--- Provided records Enclosed Below ---

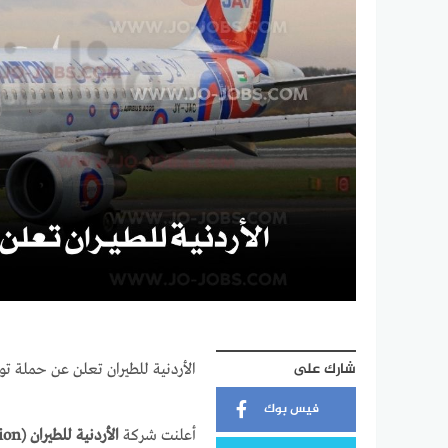
شارك على
الأردنية للطيران تعلن عن حملة توظي
فيس بوك
أعلنت شركة
الأردنية للطيران (Jordan Aviation)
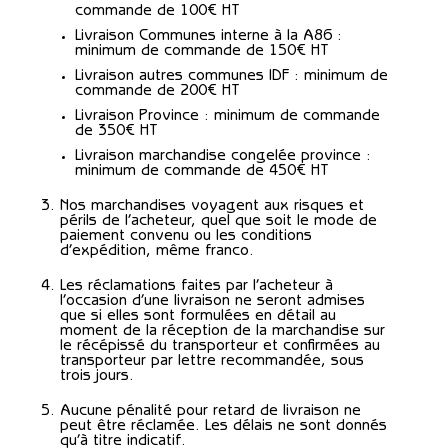
commande de 100€ HT
Livraison Communes interne à la A86 :
minimum de commande de 150€ HT
Livraison autres communes IDF : minimum de
commande de 200€ HT
Livraison Province : minimum de commande
de 350€ HT
Livraison marchandise congelée province :
minimum de commande de 450€ HT
Nos marchandises voyagent aux risques et
périls de l’acheteur, quel que soit le mode de
paiement convenu ou les conditions
d’expédition, même franco.
Les réclamations faites par l’acheteur à
l’occasion d’une livraison ne seront admises
que si elles sont formulées en détail au
moment de la réception de la marchandise sur
le récépissé du transporteur et confirmées au
transporteur par lettre recommandée, sous
trois jours.
Aucune pénalité pour retard de livraison ne
peut être réclamée. Les délais ne sont donnés
qu’à titre indicatif.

--- End of Enclosed Provided records ---

Your assignment: List all lines above in which the string "الأردنية" appears.

Written answer:
الأردنية للطيران تعلن عن حملة توظي
الأردنية للطيران (Jordan Aviation)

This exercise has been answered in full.